Pickle is another very important recipe without which an Andhra meal is never complete. There are various types of dry pickles and spicy pickles. If you are looking for adding some spice to your life, may be trying out an Andhra meal will be a good idea.
Influence of the Moghuls
This state was ruled by Nizams or Moghul kings and we can find a lot of influence of their cooking style in the culinary styles of Andhra Pradesh. Biriyani is one dish which has made this state very famous across the globe.
Anyone who visits this state has to have Biriyani. Biriyani is cooked using basmati rice, which is considered the best variety of rice. It is pressure cooked for a long time along with mutton, lamb or chicken and the spices add to the flavour. Bay leaf, nutmeg, cinnamon sticks, cardamom, cloves etc. add that special flavour. Onions, garlic, ginger and cumin seeds add to the aroma and natural taste of Biriyani.
Along with Biriyani, something which you must try is kebabs. There is a variety of Tandoori (Oven made of clay and food is cooked) and Tawa (normal frying pan) kebabs. Kebab is a dish where chunks of meat, fish or vegetables are either roasted in Tandoor or fried in the frying pan and served with chutneys.
Shami Kebab, Reshmi kebab, Kalmi Kebab, Hara bhara kebab, chicken tikka kebab, sutli kebab and various other types of kebabs are cooked in every nook and corner of the Hyderabad city and relished by locals and visitors alike. One Indian movie (Hindi) you must watch if you want to have a taste of Hyderabadi cuisines. It is named as Daawat-E-Ishq (It means buffet of love).
There is one specific sweet dish which you must try in A.P – Phirni. Again this has a Mughal influence and is made from rice flour, sugar and milk. Dry fruits like cashews, almonds and raisins are added for garnishing.

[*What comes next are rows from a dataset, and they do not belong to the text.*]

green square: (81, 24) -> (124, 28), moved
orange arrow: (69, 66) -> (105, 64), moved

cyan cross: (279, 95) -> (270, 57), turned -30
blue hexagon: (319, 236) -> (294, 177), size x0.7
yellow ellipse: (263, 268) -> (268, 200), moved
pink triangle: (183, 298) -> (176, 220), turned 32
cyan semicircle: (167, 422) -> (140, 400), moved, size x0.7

Sevian or vermicelli payasam is a dish which is relished equally in Muslim and Hindu households. There is an influence of Moghul cooking in the way it is prepared, however vermicelli is used all across the globe for preparing variety of dishes, mostly salty. The Italian Pasta and Chinese noodles are the most common examples of them.
Traditional Andhra Cuisine
Due to topographic differences there are many regional variations in the cuisines of this state. Rice and millet based rotis (bread) constitute of more than 50% of an Andhra meal. Dosas (Flat circular dishes made of rice flour and black lentil dough) and idlis (rice cakes) are made out of rice. Pappu (lentils) and liberal use of ghee is very important in Andhra cuisines.

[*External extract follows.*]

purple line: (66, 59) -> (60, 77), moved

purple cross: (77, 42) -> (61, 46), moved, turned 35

In Uttarandhra the locals cook their vegetables in gravies of fenugreek seed, sesame & mustard seeds.
There are varieties of snacks prepared in Andhra Pradesh and consumed with tea or coffee in the mornings or in the evenings. Masala borugulu, ponganaalu, kodi pakodi (Chicken Pakora), Peetha Pakodi (Crab Pakodi) are the original recipes of this region.
Other snacks inspired from Indo-Chinese cuisine such as chicken 65, Chicken lollipop, Chilli Chicken, gobhi Manchurian (Cauliflower Manchurian) etc. are eaten in every part of this state. Even though the names sound Chinese, these snacks are highly localised and there is a liberal usage of Indian spices in them.
There are many fish items like Andhra Chapala Pulusu, bommidala pulusu, Endu Chapala Vankaya, Chepa Vepudu (Fish Fry); Fish pickles etc. which are very popular in A.P.
There are other items like Upma, Boonda, Kaarapoosa, Bajji (Mirapakaya Bajji (Chilli), Vamu Bajji, Vankaya Bajji (Brinjal) are popular evening snacks which are eaten in this state and have spread across India.
In this article we have talked about the most popular Cuisines of Andhra Pradesh. However due to the amalgamation of the Muslim culture and the traditional Hindu culture, this state has a variety of recipes. Andhra Pradesh has been influenced by the Hindu Rulers of past, Nawabs. Persian influence is also seen in its cuisines. There is an influence of cooking from Odisha in the northern part of A.P and the influence of Tamil Nadu in the southern parts. Different communities have their own variations and the cuisine has evolved over the generation. The rural areas still follow the century old cooking habits and recipes; however the urban areas have adapted to many influences of other countries and Indian states and changed their eating habits.